In a PDF, can we find sentences in a text related to the image?

Strategy:

1. Scrape Text and Image

2. Use Image Captioning to find out the description of the image, pretrained BLIP works really well out of the box, can fine tune is necessary.  

3. Using Spacy, pull out the most useful words for from the description

4. Using the words, look for sentences that mention it. Save them.

5.  Rank how important the sentence is from how many times that word is used in a sentence and how many dependencies that word has.  
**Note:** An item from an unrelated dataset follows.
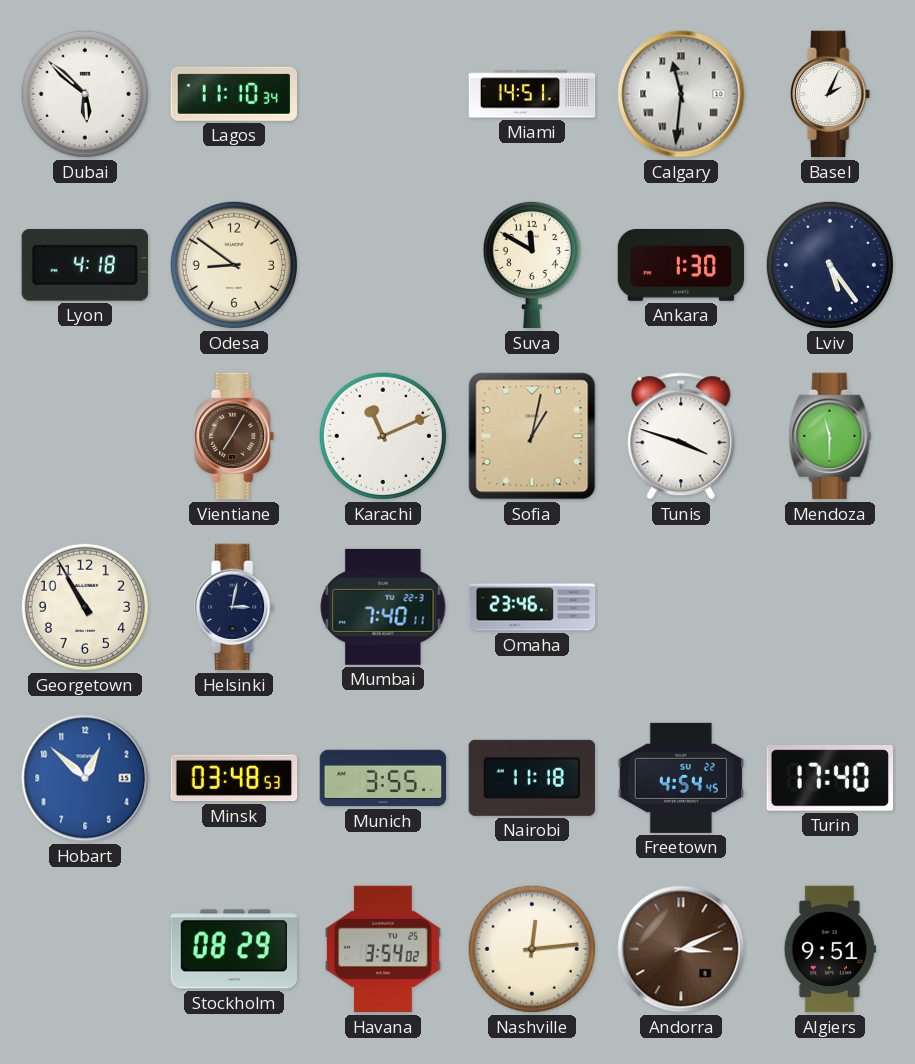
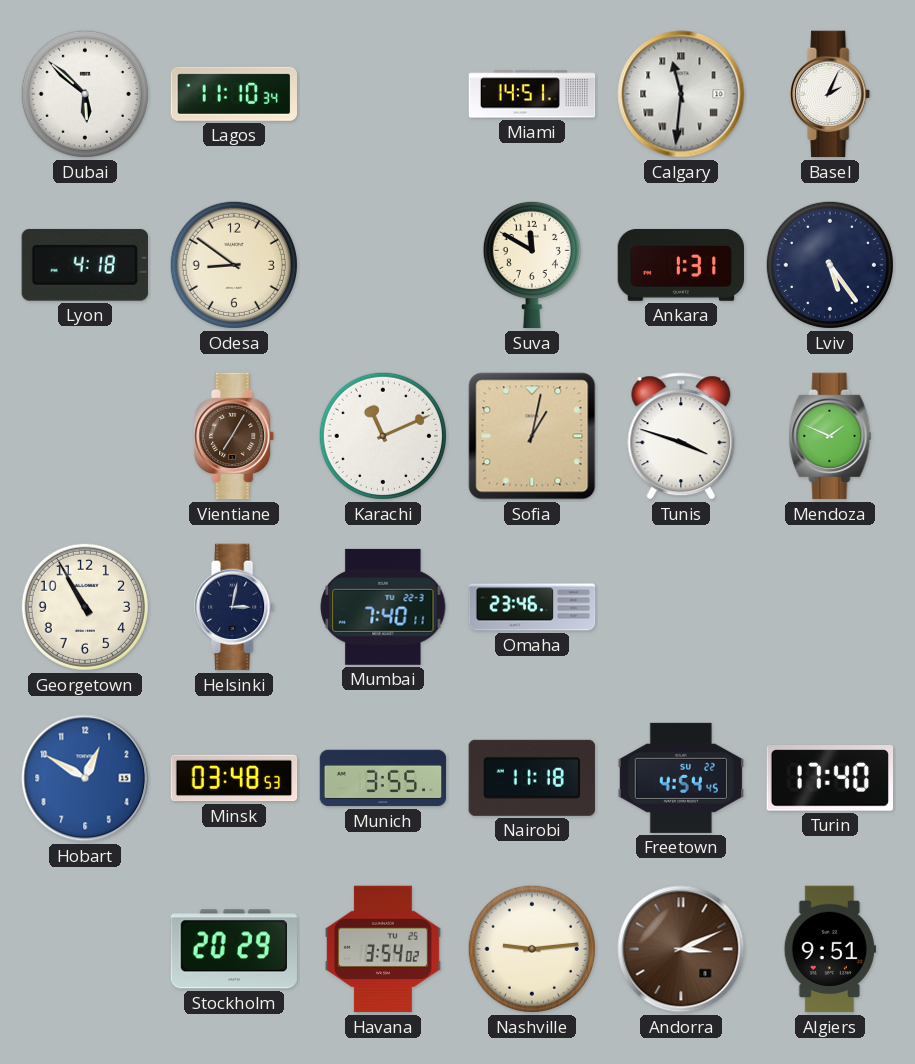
Ankara: 1:30 -> 1:31
Mendoza: 11:30 -> 1:49
Hobart: 12:52 -> 12:50
Stockholm: 08:29 -> 20:29
Nashville: 12:14 -> 9:14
6. Fine Tune Image Captioning for customer datasets, but that requires data 

In [153]:
import os
import fitz  # PyMuPDF
import io
from PIL import Image
import spacy
import pandas as pd
import requests
from PIL import Image
from transformers import BlipProcessor, BlipForConditionalGeneration
import spacy
nlp = spacy.load('en_core_web_sm')

# Pulling images from PDFs

https://www.thepythoncode.com/article/extract-pdf-images-in-python

In [293]:
# file path you want to extract images from
file = "US2557671.pdf"
# open the file
pdf_file = fitz.open(file)

# Output directory for the extracted images
output_dir = "extracted_images"
# Desired output image format
output_format = "png"
# Minimum width and height for extracted images
min_width = 50
min_height = 50
# Create the output directory if it does not exist
if not os.path.exists(output_dir):
    os.makedirs(output_dir)
    
# Iterate over PDF pages
for page_index in range(len(pdf_file)):
    # Get the page itself
    page = pdf_file[page_index]
    # Get image list
    image_list = page.get_images(full=True)
    # Print the number of images found on this page
    # if image_list:
        # print(f"[+] Found a total of {len(image_list)} images in page {page_index}")
    # else:
        # print(f"[!] No images found on page {page_index}")
    # Iterate over the images on the page
    for image_index, img in enumerate(image_list, start=1):
        # Get the XREF of the image
        xref = img[0]
        # Extract the image bytes
        base_image = pdf_file.extract_image(xref)
        image_bytes = base_image["image"]
        # Get the image extension
        image_ext = base_image["ext"]
        # Load it to PIL
        image = Image.open(io.BytesIO(image_bytes))
        # Check if the image meets the minimum dimensions and save it
        if image.width >= min_width and image.height >= min_height:
            image.save(
                open(os.path.join(output_dir, f"image{page_index + 1}_{image_index}.{output_format}"), "wb"),
                format=output_format.upper())
        else:
            print(f"[-] Skipping image {image_index} on page {page_index} due to its small size.")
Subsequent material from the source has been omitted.